▶ [DIRECTIONS FOR THIS TASK]
Leaving out every picture, copy the lines of the data exactly, from the first through the line containing "industrial use. Clean".

▶ [RECORDS SUPPLIED]
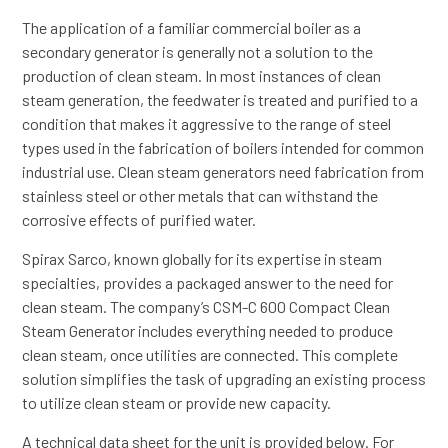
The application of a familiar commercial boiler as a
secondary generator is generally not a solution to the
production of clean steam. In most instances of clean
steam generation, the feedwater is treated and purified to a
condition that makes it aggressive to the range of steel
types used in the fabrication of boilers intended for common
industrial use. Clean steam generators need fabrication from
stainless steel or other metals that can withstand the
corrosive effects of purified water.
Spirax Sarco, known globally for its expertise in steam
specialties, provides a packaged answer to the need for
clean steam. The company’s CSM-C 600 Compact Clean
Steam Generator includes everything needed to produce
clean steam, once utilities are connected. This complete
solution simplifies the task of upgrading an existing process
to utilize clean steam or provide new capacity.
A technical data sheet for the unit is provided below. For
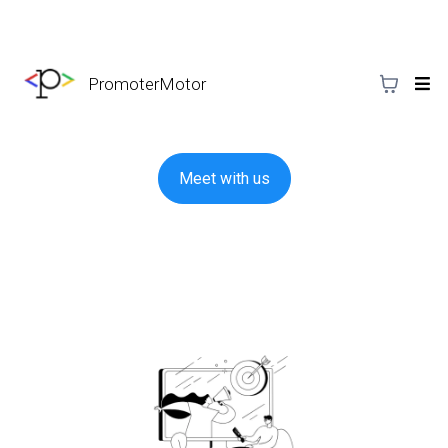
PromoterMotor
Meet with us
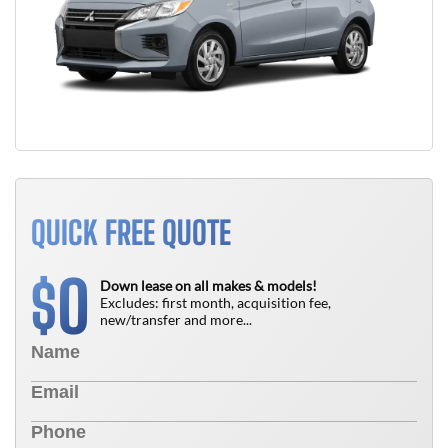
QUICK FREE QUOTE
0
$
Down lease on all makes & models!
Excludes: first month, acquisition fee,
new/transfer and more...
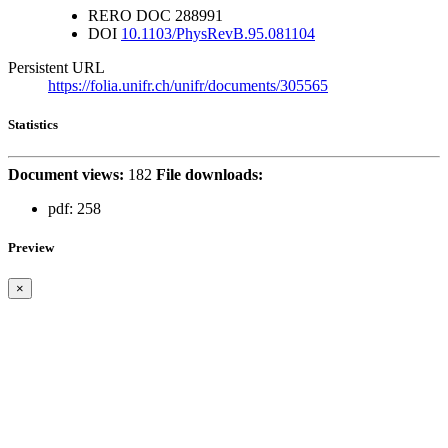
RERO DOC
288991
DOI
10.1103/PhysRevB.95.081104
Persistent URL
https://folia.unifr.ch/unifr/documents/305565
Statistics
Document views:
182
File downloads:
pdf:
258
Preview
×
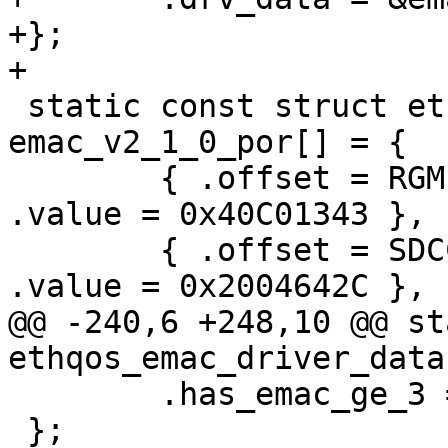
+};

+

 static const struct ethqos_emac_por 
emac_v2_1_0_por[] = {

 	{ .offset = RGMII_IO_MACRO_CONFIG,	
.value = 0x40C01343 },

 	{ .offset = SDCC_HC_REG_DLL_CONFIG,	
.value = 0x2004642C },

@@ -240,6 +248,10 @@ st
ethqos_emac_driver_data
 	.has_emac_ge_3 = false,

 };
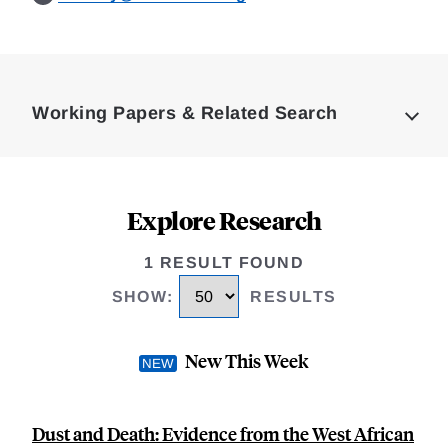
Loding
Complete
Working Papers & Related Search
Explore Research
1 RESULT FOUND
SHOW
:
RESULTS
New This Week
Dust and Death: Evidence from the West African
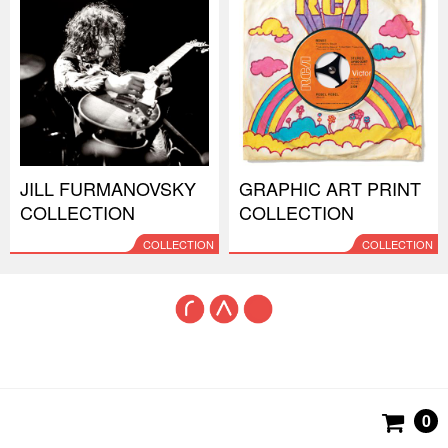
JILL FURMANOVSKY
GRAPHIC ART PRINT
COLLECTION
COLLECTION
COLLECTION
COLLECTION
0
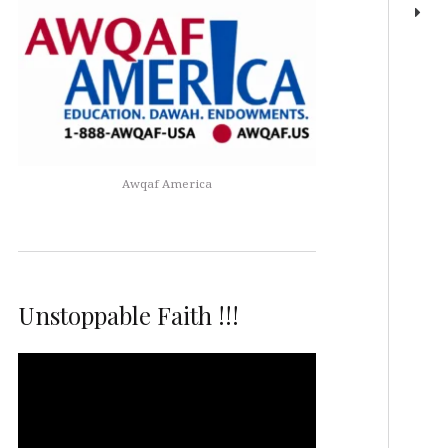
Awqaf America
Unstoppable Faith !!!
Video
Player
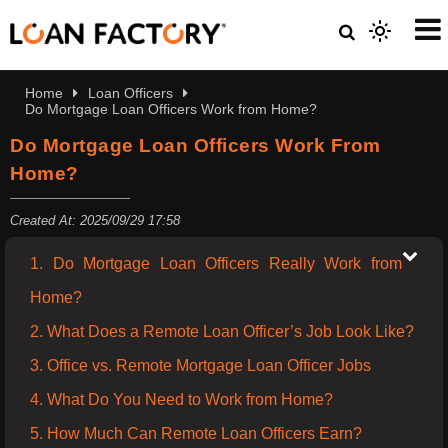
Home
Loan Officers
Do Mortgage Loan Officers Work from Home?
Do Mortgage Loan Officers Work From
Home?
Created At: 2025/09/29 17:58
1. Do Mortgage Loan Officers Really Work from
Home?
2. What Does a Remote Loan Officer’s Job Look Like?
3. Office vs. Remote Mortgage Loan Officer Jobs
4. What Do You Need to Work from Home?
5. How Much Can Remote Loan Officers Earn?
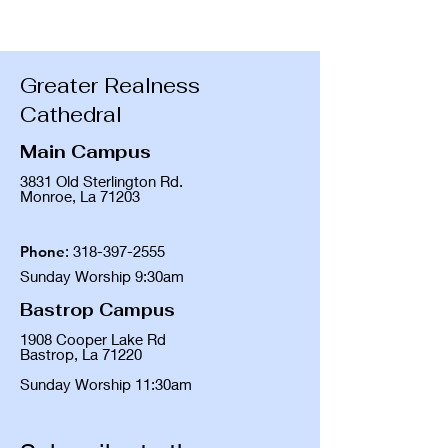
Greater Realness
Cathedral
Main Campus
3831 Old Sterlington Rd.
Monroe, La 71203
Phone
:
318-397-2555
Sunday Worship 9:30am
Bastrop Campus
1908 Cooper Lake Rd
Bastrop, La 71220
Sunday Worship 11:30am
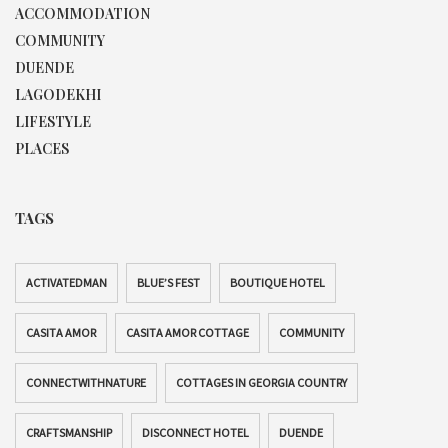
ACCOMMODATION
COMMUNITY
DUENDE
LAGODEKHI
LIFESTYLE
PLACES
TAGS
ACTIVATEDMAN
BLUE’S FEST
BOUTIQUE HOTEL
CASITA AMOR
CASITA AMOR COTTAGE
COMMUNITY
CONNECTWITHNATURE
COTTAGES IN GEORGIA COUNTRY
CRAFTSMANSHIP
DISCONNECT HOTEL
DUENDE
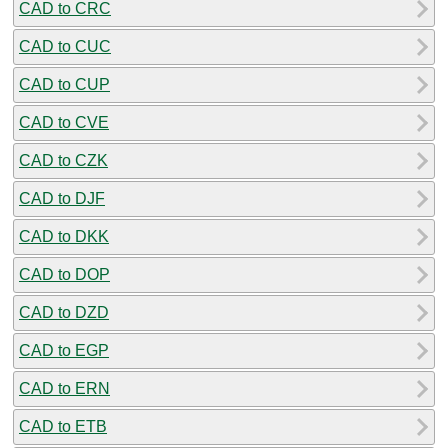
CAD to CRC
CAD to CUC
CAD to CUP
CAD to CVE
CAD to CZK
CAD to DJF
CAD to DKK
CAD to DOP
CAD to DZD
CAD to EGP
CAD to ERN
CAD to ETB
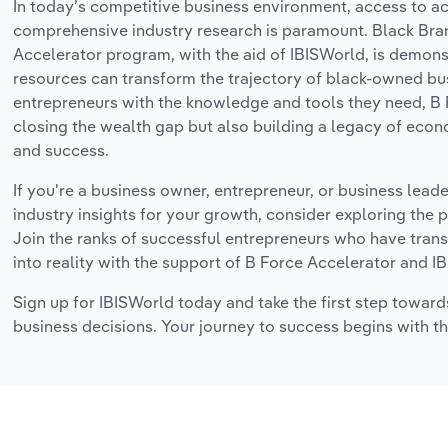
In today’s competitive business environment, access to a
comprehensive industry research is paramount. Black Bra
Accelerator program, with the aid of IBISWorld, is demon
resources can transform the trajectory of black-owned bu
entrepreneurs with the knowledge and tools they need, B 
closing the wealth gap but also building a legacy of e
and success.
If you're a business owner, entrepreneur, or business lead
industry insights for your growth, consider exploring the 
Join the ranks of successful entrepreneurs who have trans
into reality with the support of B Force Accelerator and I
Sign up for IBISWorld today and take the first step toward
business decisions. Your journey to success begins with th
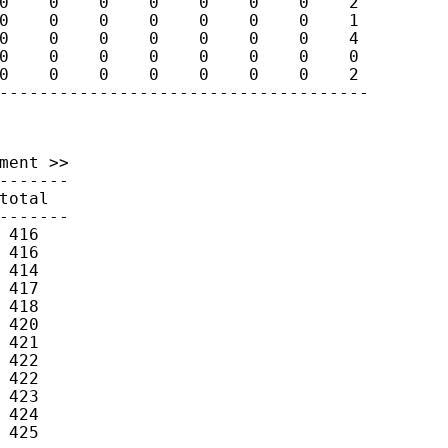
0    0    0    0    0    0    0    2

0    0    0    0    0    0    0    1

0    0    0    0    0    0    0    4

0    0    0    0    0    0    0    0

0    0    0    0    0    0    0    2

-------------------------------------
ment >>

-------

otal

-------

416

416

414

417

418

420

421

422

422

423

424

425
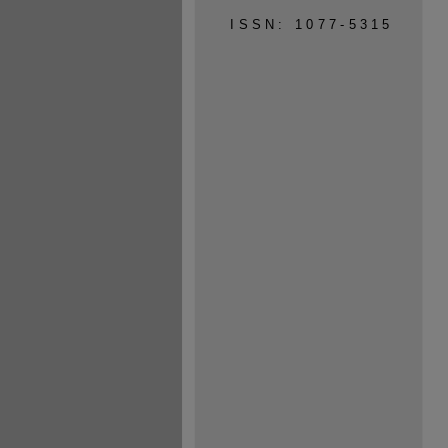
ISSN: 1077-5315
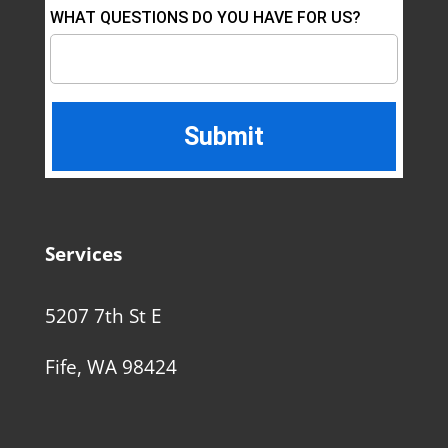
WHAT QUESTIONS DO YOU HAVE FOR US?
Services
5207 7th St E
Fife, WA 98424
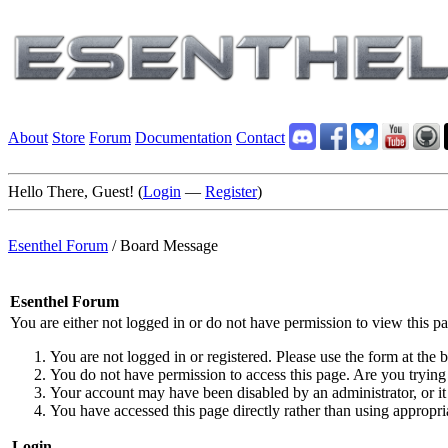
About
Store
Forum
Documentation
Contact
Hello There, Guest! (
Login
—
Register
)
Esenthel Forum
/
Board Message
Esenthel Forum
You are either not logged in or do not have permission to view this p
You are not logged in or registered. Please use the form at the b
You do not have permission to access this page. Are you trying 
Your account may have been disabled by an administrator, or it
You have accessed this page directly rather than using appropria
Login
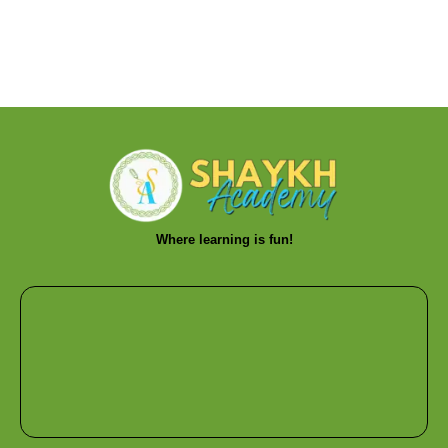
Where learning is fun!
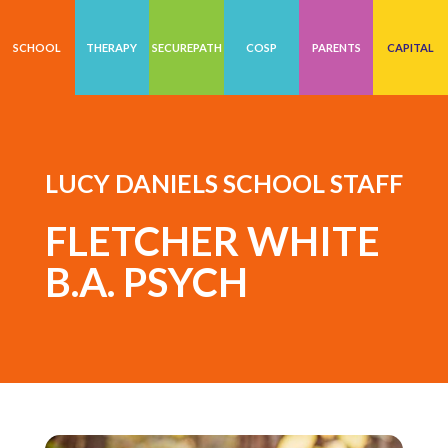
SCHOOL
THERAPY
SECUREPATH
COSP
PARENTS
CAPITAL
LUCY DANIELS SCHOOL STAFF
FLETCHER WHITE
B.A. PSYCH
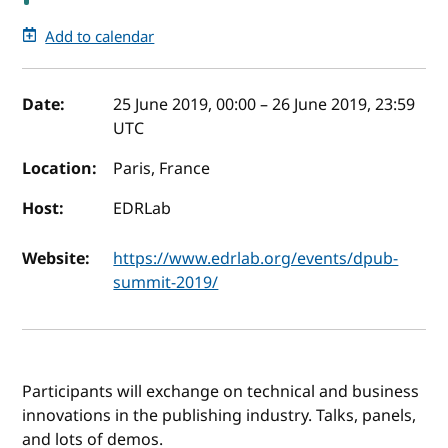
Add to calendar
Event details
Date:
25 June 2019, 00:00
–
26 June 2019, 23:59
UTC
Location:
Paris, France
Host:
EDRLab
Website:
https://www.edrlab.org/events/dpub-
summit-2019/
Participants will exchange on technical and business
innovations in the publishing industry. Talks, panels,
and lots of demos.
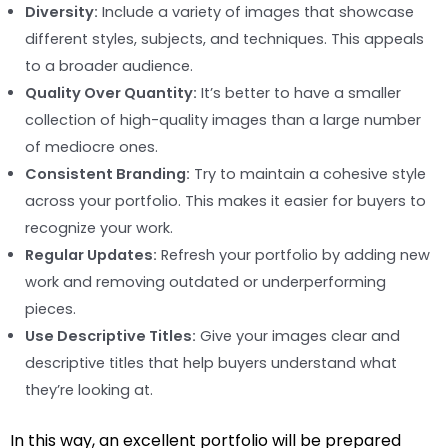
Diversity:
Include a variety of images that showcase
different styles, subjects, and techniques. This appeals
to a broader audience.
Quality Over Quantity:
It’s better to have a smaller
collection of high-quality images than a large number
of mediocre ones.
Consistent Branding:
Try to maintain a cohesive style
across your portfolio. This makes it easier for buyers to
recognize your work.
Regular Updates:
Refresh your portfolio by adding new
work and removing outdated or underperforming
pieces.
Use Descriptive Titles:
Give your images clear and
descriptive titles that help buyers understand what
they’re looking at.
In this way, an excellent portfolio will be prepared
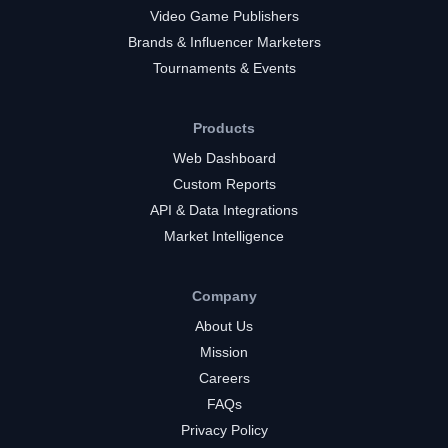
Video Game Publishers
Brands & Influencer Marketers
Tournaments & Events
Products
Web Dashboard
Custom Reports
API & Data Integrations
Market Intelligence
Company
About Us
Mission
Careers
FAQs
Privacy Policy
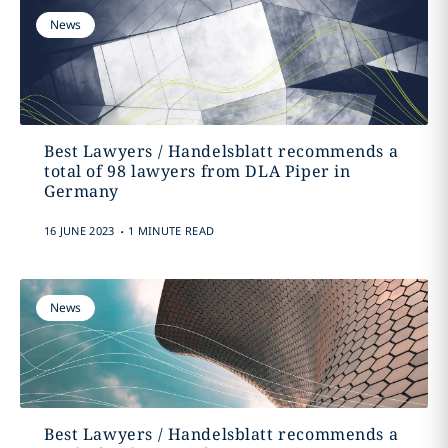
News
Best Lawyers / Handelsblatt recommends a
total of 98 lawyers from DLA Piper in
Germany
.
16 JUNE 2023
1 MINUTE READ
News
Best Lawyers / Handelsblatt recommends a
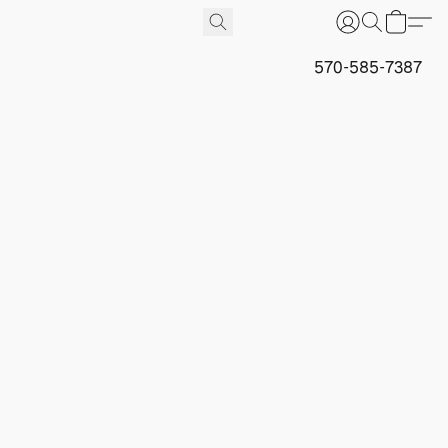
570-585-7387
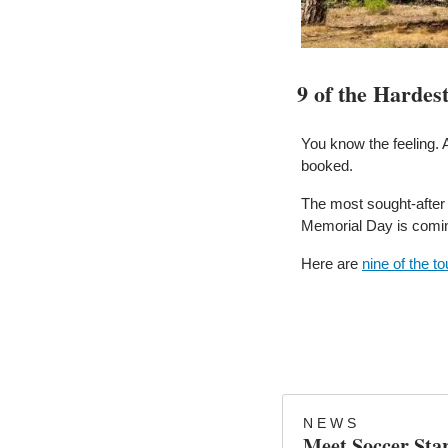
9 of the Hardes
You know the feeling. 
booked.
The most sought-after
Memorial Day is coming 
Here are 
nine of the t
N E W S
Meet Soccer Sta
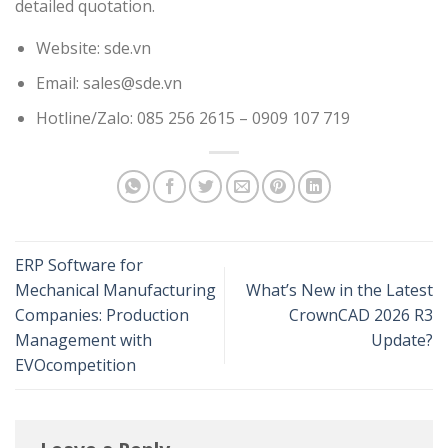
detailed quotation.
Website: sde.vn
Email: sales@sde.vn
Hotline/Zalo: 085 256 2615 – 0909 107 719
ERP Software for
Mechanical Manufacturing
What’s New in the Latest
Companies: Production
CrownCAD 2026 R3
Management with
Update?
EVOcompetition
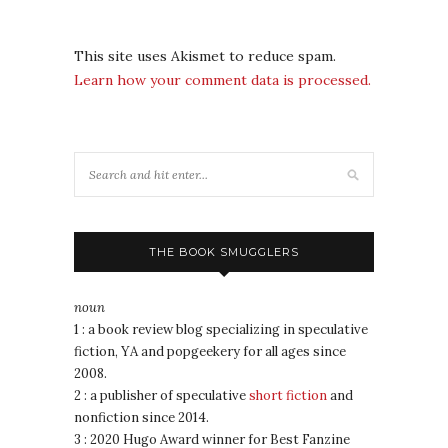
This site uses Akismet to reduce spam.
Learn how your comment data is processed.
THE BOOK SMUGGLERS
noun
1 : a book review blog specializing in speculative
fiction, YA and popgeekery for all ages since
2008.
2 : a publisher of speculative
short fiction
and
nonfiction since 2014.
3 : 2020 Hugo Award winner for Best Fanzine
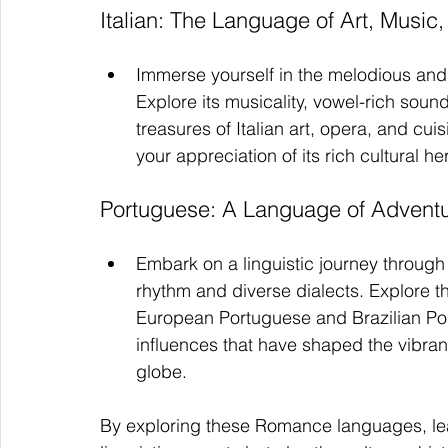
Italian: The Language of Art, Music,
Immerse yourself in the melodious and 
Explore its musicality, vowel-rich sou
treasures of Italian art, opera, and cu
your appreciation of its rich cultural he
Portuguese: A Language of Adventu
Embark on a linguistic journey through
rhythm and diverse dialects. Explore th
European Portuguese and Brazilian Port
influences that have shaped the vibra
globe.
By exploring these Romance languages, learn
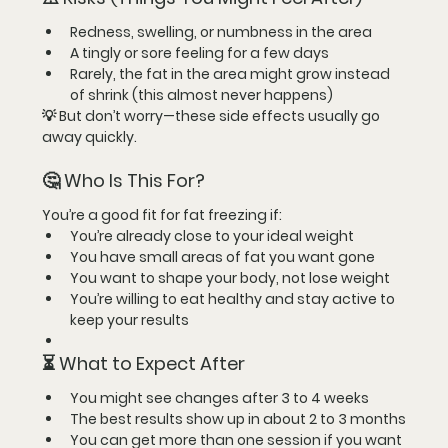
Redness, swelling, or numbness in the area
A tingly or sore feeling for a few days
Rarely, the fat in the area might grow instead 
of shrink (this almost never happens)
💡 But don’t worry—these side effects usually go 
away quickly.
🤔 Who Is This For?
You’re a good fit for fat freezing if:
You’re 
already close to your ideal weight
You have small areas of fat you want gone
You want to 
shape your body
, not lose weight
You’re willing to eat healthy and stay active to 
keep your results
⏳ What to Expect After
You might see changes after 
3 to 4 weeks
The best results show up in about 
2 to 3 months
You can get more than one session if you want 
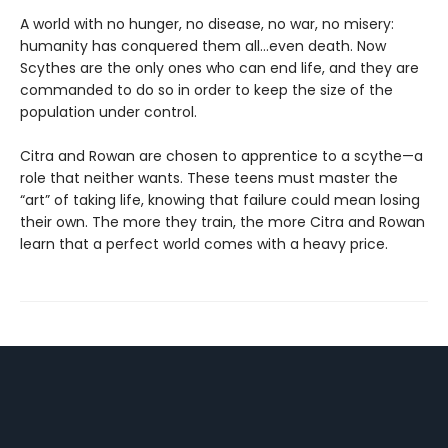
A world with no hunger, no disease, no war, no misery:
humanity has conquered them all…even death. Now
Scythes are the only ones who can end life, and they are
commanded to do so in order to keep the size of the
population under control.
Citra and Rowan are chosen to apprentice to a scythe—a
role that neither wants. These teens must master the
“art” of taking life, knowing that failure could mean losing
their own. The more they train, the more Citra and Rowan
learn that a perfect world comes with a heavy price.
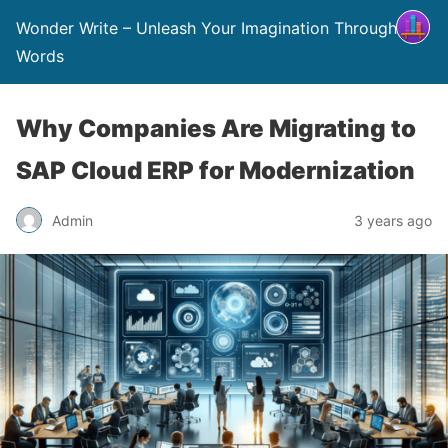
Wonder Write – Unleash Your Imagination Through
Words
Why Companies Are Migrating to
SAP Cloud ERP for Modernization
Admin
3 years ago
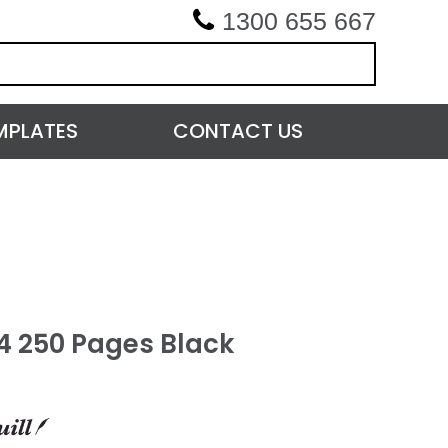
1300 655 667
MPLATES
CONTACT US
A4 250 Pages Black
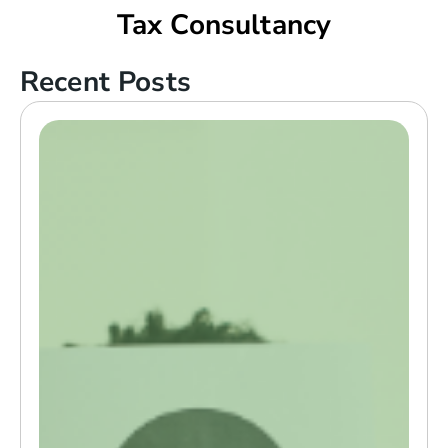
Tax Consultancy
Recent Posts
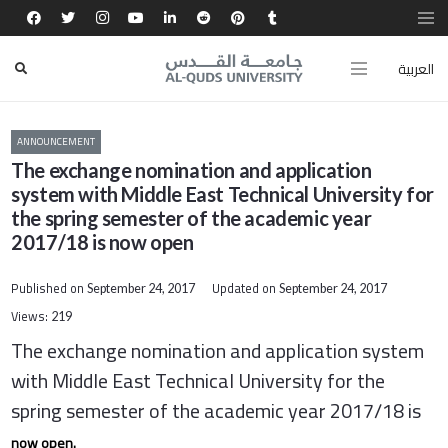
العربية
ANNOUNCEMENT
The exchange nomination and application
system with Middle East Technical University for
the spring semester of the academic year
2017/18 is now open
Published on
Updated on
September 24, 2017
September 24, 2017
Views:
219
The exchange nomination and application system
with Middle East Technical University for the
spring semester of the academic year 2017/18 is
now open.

▶ [ANSWER TO THE PROBLEM]
The application of a familiar commercial boiler as a
secondary generator is generally not a solution to the
production of clean steam. In most instances of clean
steam generation, the feedwater is treated and purified to a
condition that makes it aggressive to the range of steel
types used in the fabrication of boilers intended for common
industrial use. Clean steam generators need fabrication from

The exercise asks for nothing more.